Marcas sin color, marcas sin memoria

Las marcas no están perdiendo color por accidente.
Lo están reduciendo a propósito.

Durante años, el color fue una de las herramientas más poderosas para construir identidad. No era un adorno. No era una capa superficial. Era una señal. Una forma de instalarse en la memoria y de volverse reconocible incluso antes del logo.

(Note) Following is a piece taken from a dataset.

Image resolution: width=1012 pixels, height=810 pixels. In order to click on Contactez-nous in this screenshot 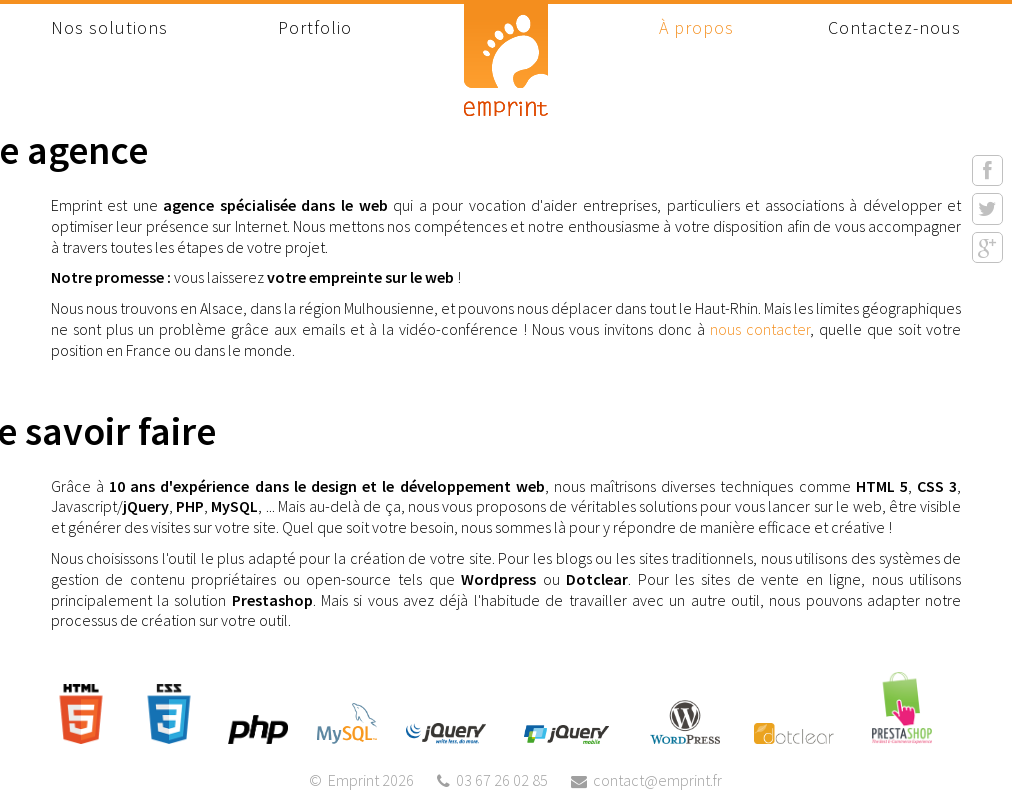, I will do `click(894, 27)`.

El color hacía algo que hoy muchas marcas parecen haber olvidado:
las volvía inconfundibles.

Pero algo cambió.

Cada vez más marcas están dejando atrás esa fuerza para adoptar un mismo código visual: menos saturación, menos contraste, menos carácter. Más negro, más beige, más gris, más silencio.

¿La razón?
Hoy lo sobrio se percibe como más serio.
Lo desaturado, como más elegante.
Lo neutro, como más deseable.
Y esa neutralidad, además, se asocia con estatus.

Y ahí aparece el verdadero problema.

Cuando todas usan el mismo lenguaje, empiezan a parecerse.

Esa es una de las contradicciones más fuertes del presente:
nunca fue tan importante destacar,
y nunca tantas marcas hicieron tanto por parecerse.

En su intento por verse actuales, muchas están dejando de lado una de las pocas herramientas que realmente podía volverlas memorables. El color identificaba a una marca. Le daba territorio. Le daba presencia. Le daba una voz visual propia.

Por eso, el riesgo no es usar menos color.
El riesgo es perder identidad.

Porque cuando una marca deja de ser recordada por querer encajar, no solo reduce su paleta.

También debilita su presencia en la memoria.